Whether they do or not will not be down to any failing; to be in the position, with a scarcely believable 91 points after 36 games, and in the semi-finals against Barcelona, is some stunning consistency over nearly 50 games. One league game lost all season; more points already than Arsenal’s Invincibles; the 2nd-highest points tally after 36 games in English football history; 23 assists from the full-backs; a remarkable defensive record, and the two top scorers in the Premier League, who don’t even play as centre-forwards, and one of them (Mané) hasn’t even taken a penalty. Plus victories over PSG, Napoli, Bayern Munich and Porto in Europe.

That there will be no League Cup to show for it – when most of us couldn’t name, or even remember the finals, of most of that trophy’s recent history – is to miss the point. Klopp is making memories, giving joy, beyond the dick-swinging of trophy counting. 

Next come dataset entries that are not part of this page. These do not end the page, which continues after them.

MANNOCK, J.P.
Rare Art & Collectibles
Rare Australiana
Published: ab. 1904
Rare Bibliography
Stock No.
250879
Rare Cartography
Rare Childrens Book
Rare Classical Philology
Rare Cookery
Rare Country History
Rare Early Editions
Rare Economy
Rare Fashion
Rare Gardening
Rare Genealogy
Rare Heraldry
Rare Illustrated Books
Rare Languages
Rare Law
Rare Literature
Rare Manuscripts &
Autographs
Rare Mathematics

The new songs the Kop are singing are all part of this wonderful journey; the new ride, with new serenades. The recent goals of Mané – who seems to score more headers than Peter Crouch – and Salah, and Sí, Señor for Bobby Firmino, and “He’s Virgil van Dijk, he’s Virgil van Dijk”. The sub-plot of Naby Keïta’s form going BOOM!, and of Gini Wijnaldum and Jordan Henderson bagging goals and assists, and the assist-machines at full-back, and the return of Alex Oxlade-Chamberlain. Hell, even little Xherdan Shaqiri running onto the pitch looking like a toddler who’s just downed 275 protein milkshakes made me smile last night. 

And smaller things too, like Liverpool taking off a concussed Fabinho at Cardiff to protect his health rather than to put it at jeopardy in the chase for victory; and not rushing him back to the squad last night.  

And then, best of all, Klopp fist-pumping the Kop after pretending – like a big German tease – that he wasn’t go to, which actually made me laugh out loud, with my voice already hoarse after 90 minutes of singing and shouting and whooping. The place is electric right now, the fun off the charts.